Would you write out each line of the material below exactly, skipping every picture?
[Records to process — start]
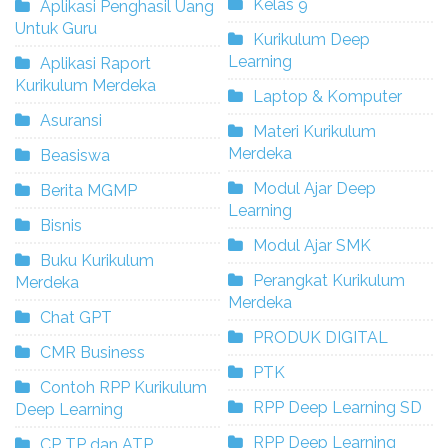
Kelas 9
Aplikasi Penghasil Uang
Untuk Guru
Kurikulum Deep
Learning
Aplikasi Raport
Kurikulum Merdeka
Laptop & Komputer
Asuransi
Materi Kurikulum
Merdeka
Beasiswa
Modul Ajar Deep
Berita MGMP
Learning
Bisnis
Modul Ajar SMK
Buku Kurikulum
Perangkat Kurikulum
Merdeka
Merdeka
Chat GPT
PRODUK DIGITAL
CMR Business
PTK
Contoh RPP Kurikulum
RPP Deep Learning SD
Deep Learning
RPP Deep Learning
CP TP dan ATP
[Records to process — finish]
# Written reply:
Kelas 9
Aplikasi Penghasil Uang
Untuk Guru
Kurikulum Deep
Learning
Aplikasi Raport
Kurikulum Merdeka
Laptop & Komputer
Asuransi
Materi Kurikulum
Merdeka
Beasiswa
Modul Ajar Deep
Berita MGMP
Learning
Bisnis
Modul Ajar SMK
Buku Kurikulum
Perangkat Kurikulum
Merdeka
Merdeka
Chat GPT
PRODUK DIGITAL
CMR Business
PTK
Contoh RPP Kurikulum
RPP Deep Learning SD
Deep Learning
RPP Deep Learning
CP TP dan ATP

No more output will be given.